SafetyNet is not something new, although lately its name has come up on the occasion of terminals launched without Huawei’s Google services. However, What is this SafetyNet and what is it for?
First we will see what exactly this security test is and what it is used for, and then tell you how can you see if your mobile passes the test and what cases can cause a mobile to fail the test.
What is SafetyNet and what is it for?
Google defines SafetyNet as ones services and API to avoid abuse. Application developers can use this API to determine if the connection to the servers is genuine, from a genuine application and on a genuine device.
SafetyNet is a system that app developers have to check if the device is genuine, without modifications
I mean, what it does is check device hardware and software to verify that its integrity has not been compromised, comparing the current state with the reference data collected during the compatibility test (CTS).
It is not a DRM or strict anti-cheat system for games, but rather of a system integrity check which compares that the system remains the same as when it passed the compatibility tests. These tests are made up of a multitude of small tests to detect incompatibilities and that cover areas such as permissions or interaction between different APIs.
It is also not a root detector, even though rooted devices will not pass the test. This is because the results returned by SafetyNet are ambiguous and are limited to saying whether the test has passed or not, but not for what reason.
Regarding its use, SafetyNet is used by developers to check overall system safety. It is these developers who must implement it in their applications and act accordingly.
For example, a bank application may not work unless the device passes SafetyNet. In fact, it already happens with Google Pay. Other developers may choose directly don’t show your apps on Google Play on devices that don’t pass the test, as with Netflix.
How to know if your mobile passes SafetyNet
The easiest way to check if your mobile passes the SafetyNet check is to install an app that does the checking. There are several on Google Play that fulfill the task, the most popular being the simple SafetyNet Test.

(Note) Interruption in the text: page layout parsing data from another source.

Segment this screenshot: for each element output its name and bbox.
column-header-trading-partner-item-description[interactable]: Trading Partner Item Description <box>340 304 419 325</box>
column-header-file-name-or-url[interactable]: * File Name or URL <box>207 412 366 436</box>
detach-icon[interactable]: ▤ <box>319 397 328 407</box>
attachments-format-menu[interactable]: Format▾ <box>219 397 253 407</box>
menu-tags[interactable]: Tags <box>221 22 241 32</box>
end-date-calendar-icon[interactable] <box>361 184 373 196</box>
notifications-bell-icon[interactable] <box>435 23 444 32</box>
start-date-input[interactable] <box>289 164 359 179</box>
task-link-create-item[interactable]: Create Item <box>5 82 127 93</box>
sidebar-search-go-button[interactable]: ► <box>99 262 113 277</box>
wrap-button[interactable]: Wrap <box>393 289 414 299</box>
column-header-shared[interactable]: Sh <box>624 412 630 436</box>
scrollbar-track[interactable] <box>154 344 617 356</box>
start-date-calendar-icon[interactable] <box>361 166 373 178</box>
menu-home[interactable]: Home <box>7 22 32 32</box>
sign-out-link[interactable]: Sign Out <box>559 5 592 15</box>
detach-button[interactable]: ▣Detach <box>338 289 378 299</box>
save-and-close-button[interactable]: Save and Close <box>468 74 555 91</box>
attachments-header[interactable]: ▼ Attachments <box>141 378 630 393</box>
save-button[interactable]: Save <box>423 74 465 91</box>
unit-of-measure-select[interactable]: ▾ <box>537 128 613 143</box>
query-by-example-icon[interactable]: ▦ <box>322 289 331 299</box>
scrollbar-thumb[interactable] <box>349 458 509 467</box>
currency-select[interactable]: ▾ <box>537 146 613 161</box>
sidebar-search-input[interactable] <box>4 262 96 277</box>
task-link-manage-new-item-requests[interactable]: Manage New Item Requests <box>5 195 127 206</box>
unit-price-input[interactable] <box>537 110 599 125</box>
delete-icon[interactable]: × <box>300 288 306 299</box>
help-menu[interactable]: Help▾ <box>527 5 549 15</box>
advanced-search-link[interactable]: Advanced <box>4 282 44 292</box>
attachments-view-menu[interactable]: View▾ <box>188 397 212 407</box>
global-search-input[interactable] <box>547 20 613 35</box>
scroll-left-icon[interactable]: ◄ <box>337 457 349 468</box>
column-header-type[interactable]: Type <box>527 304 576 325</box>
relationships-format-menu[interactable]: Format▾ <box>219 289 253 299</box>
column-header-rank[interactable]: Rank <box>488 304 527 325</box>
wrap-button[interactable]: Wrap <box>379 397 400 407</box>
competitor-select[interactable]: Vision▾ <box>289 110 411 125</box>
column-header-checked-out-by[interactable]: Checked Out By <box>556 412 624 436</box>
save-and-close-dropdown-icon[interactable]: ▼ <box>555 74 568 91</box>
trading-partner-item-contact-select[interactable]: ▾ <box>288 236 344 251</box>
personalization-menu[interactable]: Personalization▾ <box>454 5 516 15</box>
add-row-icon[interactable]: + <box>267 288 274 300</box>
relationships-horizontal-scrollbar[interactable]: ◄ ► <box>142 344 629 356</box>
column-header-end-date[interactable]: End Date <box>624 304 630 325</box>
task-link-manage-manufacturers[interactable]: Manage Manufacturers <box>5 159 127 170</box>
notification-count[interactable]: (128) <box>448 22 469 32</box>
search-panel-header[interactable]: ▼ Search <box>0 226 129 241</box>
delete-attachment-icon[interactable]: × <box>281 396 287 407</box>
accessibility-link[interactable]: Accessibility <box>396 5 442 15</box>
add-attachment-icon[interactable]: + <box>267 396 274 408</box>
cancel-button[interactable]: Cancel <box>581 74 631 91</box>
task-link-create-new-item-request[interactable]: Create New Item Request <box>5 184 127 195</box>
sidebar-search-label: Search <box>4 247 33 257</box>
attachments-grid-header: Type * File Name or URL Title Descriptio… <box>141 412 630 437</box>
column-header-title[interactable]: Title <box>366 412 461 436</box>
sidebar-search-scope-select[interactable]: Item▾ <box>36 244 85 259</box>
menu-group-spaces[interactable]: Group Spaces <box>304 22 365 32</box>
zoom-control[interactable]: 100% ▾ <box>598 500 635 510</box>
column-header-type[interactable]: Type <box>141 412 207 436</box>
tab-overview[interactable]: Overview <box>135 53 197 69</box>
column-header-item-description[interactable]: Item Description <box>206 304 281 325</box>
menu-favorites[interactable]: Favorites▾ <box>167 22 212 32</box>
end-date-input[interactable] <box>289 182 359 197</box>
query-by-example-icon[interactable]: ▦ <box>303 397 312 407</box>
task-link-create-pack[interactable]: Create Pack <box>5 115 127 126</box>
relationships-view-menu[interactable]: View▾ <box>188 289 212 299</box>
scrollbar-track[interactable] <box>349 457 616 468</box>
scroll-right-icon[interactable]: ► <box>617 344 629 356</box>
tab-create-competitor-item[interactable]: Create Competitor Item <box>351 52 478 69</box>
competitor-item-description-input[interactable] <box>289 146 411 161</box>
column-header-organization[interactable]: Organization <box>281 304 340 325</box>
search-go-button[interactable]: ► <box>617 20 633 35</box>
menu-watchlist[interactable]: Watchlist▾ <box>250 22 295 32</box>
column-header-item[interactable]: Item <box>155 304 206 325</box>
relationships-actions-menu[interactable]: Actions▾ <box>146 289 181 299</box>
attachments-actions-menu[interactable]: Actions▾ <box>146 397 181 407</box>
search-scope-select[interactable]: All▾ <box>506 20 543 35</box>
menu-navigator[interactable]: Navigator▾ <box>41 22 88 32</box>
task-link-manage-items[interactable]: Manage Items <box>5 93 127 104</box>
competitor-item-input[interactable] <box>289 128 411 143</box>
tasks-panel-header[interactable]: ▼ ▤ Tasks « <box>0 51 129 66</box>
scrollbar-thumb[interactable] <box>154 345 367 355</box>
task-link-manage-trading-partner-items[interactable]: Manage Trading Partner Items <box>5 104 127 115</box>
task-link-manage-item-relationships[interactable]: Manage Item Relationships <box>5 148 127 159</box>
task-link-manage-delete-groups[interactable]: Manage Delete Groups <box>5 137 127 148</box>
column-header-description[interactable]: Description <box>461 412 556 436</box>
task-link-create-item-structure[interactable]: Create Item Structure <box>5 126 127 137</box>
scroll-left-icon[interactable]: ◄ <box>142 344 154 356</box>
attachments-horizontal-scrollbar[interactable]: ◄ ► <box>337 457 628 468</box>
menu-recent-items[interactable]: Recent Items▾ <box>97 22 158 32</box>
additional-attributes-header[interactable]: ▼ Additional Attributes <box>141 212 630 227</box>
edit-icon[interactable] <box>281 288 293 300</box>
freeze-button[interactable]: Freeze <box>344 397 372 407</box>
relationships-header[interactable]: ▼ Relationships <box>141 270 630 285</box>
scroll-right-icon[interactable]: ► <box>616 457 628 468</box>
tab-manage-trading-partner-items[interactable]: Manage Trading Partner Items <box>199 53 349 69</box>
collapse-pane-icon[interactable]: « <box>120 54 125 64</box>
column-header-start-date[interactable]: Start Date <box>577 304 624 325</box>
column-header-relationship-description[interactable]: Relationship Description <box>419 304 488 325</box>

The app literally has a single button, so all you have to do is tap on Run test. The test in question takes a second and shows very clearly if it has been passed or not. Some additional details are listed at the bottom of the window.
Safety Net Request. It is the request for the test itself. If it is not carried out, the test is not even carried out (for example, if you do not have an Internet connection).
Response signature validation. It is the validation of the test result, which comes from Google’s servers.
Basic integrity. It is the basic integrity test, somewhat more permissive than the following. Developers can determine if they want their apps to continue working by passing at least this level of integrity.
CTS profile match. It is the strictest test, which only comes true when the device is established as genuine and certified according to the CTS certification.
Why the test may fail
As we mentioned before, the SafetyNet test does not help developers know with certainty if your mobile is rooted or what is wrong with it, but rather returns true or false, without explaining why. Now, the reasons why it returns true or false are specific and are the following:
Test “CTS Profile Match”
Test “Basic Integrity”
Certified and genuine device according to CTS
Certified device with unlocked bootloader
Genuine uncertified device (because the manufacturer has not certified it)
Device with custom ROM, no root
It is not a device but a script
Signs of a compromised system, such as a rooted system
Other signs of seizures
Thus, the test itself consists of two levels and can fail for all of the above reasonsHowever, the testing application will not know exactly what the case is, but only that it failed.
This means that the strictest test will fail if the device has an unlocked ROM or bootloader, although the basic integrity test is somewhat more permissive and will pass in the previous cases. What they both agree on is root: a device rooted or with similar modifications does not pass any of the tests.